The Supreme Court followed these precedents and Justice Sikri wrote that it was the Chief Justice’s ‘prerogative to constitute the Benches and allocate the subjects’ to them. Justice Sikri also elaborated on the role of the Chief Justice, given the Constitution’s silence on the position. He wrote that the Chief Justice had an administrative role including ‘moral responsibility’ to pursue ‘judicial reforms’ to provide access to justice. Such reforms included ‘procedural reforms and implementation’.

How does this square with the fact that it is the Collegium that is responsible for appointments and not the Chief Justice? The court distinguished the role of the Collegium explaining that it ‘was innovated by judicial interpretation in the context of appointment of judges in the constitutional courts’. It could not be ‘replicated when it comes to the role of the Chief Justice as Master of Roster’ because ‘it would be difficult to have smooth day-to-day functioning’ of the courts.

The court also made some parenthetical observations about the credibility of the judiciary, noting that ‘we live in an age of accountability’ and that judgments were increasingly being criticised. Notwithstanding these factors, the Chief Justice’s roster ‘power with wisdom has to be left to the Chief Justice’ who is given the prerogative of the ‘Master of the Roster’.

Justice Ashok Bhushan wrote a separate concurring opinion, noting that there was ‘no indication’ in the Constitution or rules ‘that for allocation of cases and formation of Benches, Chief Justice should be read as Collegium’.

The decision illustrates the perils of judicial activism — even the well-meaning kind. The court characterises the ‘Collegium’ as an innovation. However, the more appropriate label is that it is an invention born of judicial activism. Even assuming the intention was to protect judicial appointments from undue political interference, when courts stretch beyond the bounds of powers conferred by the text of the Constitution, they become vulnerable to making problematic mistakes. This is especially the case when activism essentially yields judicial legislation. 

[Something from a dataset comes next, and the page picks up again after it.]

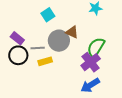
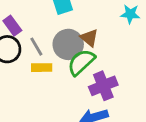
green semicircle: (96, 47) -> (81, 62), moved
gray line: (38, 48) -> (36, 47), turned 48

Unlike the legislature, the judiciary doesn’t possess the tools to amend and refine concepts to fit future contexts and anticipate developments based on policy goals — it can only decide the current dispute before it. Therefore, it is forced into awkward contortions — ‘Chief Justice’ means ‘Collegium’ in the context of appointments, but not in the context of roster. It is not clear that the rationale of practical constraints justifies the distinction. As we have seen with judicial appointments, the Collegium’s decisions are not immune from creating confusion or practical difficulties. So, why should the Chief Justice not be the master of appointments as well?

These awkward questions will remain unless the Supreme Court undertakes serious reforms to return to principles closely guarded by constitutional courts in other countries. These include an absolute fidelity to the ‘standing’ requirement (to weed out busybodies), adherence to stare decisis, judicial restraint, and due deference to the co-equal branches of the government. Until that time, India can at least celebrate this Supreme Court decision because it is based both on precedents and pragmatism.